Concatenate PDF documents in C#

Overview

This article explains how to merge, combine or concatenate different PDF files into single PDF using C#. It covers topics e.g.

Concatenate PDF files using file paths

PdfFileEditor is the class in Aspose.Pdf.Facades namespace which allows you to concatenate multiple PDF files. You can not only concatenate files using FileStreams but also using MemoryStreams as well. In this article, the process of concatenating the files using MemoryStreams will be explained and then shown using the code snippet.

Concatenate method of PdfFileEditor class can be used to concatenate two PDF files.
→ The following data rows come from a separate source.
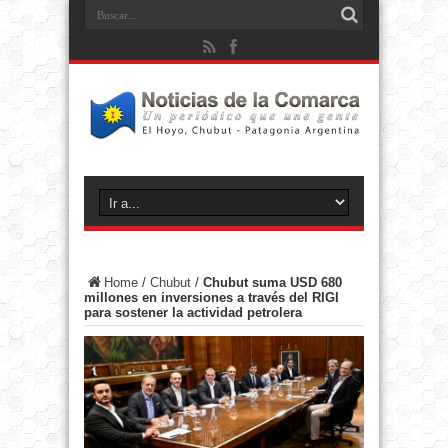
Home
/
Chubut
/
Chubut suma USD 680
millones en inversiones a través del RIGI
para sostener la actividad petrolera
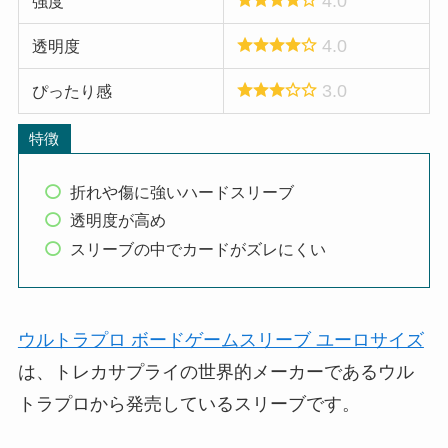
4.0
強度
4.0
透明度
3.0
ぴったり感
特徴
折れや傷に強いハードスリーブ
透明度が高め
スリーブの中でカードがズレにくい
ウルトラプロ ボードゲームスリーブ ユーロサイズ
は、トレカサプライの世界的メーカーであるウル
トラプロから発売しているスリーブです。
The Concatenate method allows you to pass three parameters: first input PDF, second input PDF, and output PDF. The final output PDF contains both the input PDF files.

The following C# code snippet shows you how to concatenate PDF files using file paths.
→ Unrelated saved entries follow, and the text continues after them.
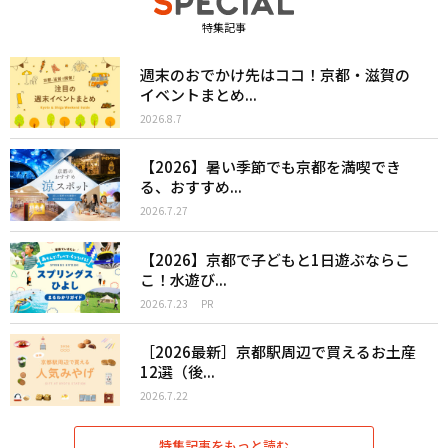
特集記事
週末のおでかけ先はココ！京都・滋賀の
イベントまとめ...
2026.8.7
【2026】暑い季節でも京都を満喫でき
る、おすすめ...
2026.7.27
【2026】京都で子どもと1日遊ぶならこ
こ！水遊び...
2026.7.23
PR
［2026最新］京都駅周辺で買えるお土産
12選（後...
2026.7.22
特集記事をもっと読む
// For complete examples and data files, visit https://github.com/aspose-pdf/Aspose.PDF-for-.NET
private static void ConcatenatePdfFilesUsingFilePaths()
{
    // The path to the documents directory
    var dataDir = RunExamples.GetDataDir_AsposePdfFacades_Concatenate();
    // Create PdfFileEditor object
    var pdfEditor = new Aspose.Pdf.Facades.PdfFileEditor();
    // Concatenate files
    pdfEditor.Concatenate(dataDir + "ConcatenatePdfFilesUsingFilePaths1.pdf", dataDir + "ConcatenatePdfFilesUsingFilePaths2.pdf", dataDir + "ConcatenateUsingPath_out.pdf");
}

In some cases, when there are a lot of outlines, users may disable them with setting CopyOutlines to false and improve performance of concatenation.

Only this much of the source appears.